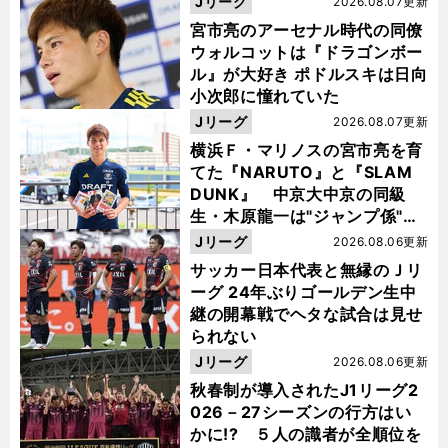
Jリーグ
2026.08.07更新
宮市亮のアーセナル時代の同僚
ウォルコットは『ドラゴンボー
ル』が大好き ポドルスキは日向
小次郎に憧れていた
Jリーグ
2026.08.07更新
横浜Ｆ・マリノスの宮市亮を育
てた『NARUTO』と『SLAM
DUNK』 中京大中京の同級
生・木原龍一は"ジャンプ係"だ
った
Jリーグ
2026.08.06更新
サッカー日本代表と無縁のＪリ
ーグ 24年ぶりゴールデン生中
継の開幕戦でヘタな試合は見せ
られない
Jリーグ
2026.08.06更新
秋春制が導入されたJ1リーグ2
026－27シーズンの行方はい
かに!? ５人の識者が全順位を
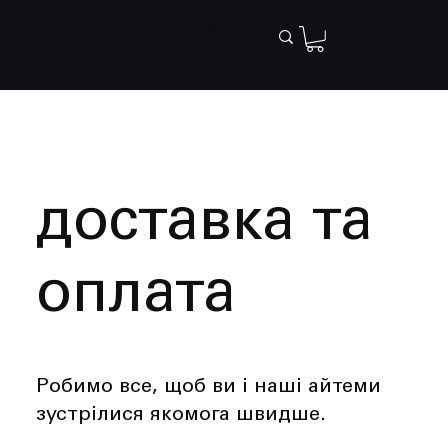
доставка та
оплата
Робимо все, щоб ви і наші айтеми
зустрілися якомога швидше.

### WORK INSTRUCTIONS
Lines from the one containing "秋春制が導入されたJ1リーグ2" through the end of the entries above, both included, are to be written out exactly; no pictures and no other lines.

### RESPONSE BOX
秋春制が導入されたJ1リーグ2
026－27シーズンの行方はい
かに!? ５人の識者が全順位を
доставка та
оплата
Робимо все, щоб ви і наші айтеми
зустрілися якомога швидше.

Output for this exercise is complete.